Input records:
..............................

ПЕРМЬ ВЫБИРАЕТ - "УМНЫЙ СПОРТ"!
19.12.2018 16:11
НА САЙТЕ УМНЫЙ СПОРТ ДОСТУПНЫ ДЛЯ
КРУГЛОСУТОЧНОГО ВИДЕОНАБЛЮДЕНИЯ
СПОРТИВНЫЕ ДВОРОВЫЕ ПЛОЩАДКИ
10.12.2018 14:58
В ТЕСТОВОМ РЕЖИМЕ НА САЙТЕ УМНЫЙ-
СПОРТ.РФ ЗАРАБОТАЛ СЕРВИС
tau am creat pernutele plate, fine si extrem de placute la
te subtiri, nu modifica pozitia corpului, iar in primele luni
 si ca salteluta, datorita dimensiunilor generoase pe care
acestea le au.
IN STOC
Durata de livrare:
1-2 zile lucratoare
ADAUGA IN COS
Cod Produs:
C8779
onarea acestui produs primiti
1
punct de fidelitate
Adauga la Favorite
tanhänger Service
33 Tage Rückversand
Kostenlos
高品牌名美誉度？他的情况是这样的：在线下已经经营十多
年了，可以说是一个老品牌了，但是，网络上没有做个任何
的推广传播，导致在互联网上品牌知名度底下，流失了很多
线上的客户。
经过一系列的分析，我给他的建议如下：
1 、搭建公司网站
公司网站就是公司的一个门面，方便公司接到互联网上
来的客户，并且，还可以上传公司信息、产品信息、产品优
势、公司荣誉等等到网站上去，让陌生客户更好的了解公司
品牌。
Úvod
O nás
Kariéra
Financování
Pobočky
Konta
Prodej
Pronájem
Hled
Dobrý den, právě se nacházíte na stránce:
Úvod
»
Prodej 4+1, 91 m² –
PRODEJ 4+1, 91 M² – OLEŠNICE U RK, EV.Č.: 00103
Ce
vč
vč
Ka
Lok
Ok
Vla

..............................

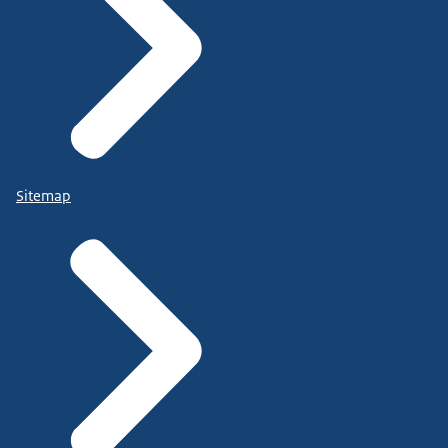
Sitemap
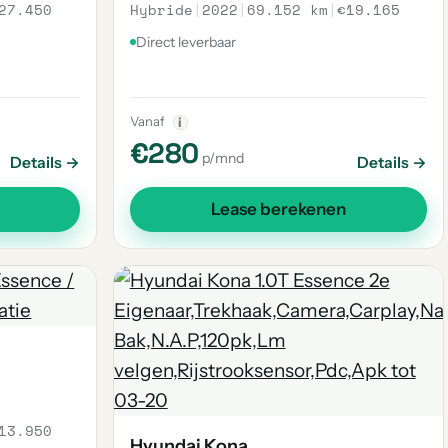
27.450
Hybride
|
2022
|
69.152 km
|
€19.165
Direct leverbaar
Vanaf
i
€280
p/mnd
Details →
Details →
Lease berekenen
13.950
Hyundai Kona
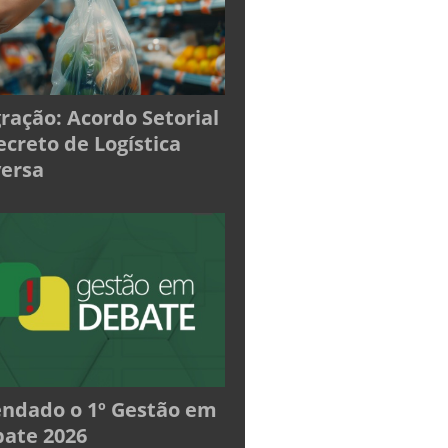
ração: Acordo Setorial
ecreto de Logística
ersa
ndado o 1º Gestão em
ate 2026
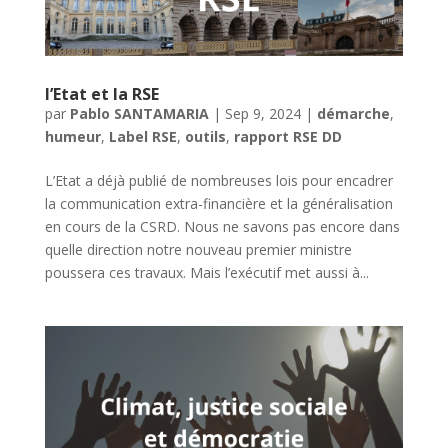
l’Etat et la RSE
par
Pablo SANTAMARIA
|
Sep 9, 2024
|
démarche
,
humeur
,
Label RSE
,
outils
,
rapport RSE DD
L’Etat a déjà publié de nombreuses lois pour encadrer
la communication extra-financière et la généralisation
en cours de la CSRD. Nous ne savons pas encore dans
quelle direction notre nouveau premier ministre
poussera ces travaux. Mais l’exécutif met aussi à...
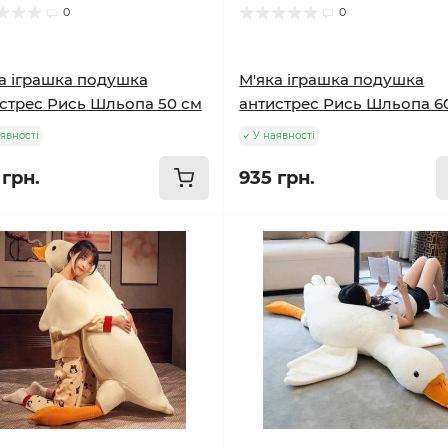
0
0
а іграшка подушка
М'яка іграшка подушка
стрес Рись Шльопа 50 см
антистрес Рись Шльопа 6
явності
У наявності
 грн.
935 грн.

..............................

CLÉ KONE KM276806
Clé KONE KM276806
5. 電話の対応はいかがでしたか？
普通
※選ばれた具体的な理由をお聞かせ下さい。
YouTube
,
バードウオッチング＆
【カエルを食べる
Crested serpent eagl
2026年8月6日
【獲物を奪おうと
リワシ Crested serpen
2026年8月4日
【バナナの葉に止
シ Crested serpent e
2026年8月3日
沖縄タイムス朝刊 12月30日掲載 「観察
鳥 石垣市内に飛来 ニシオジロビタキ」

..............................

What to produce: When a line holds the string "подушка", pull it out of the listing.

Reply to the exercise:
а іграшка подушка
М'яка іграшка подушка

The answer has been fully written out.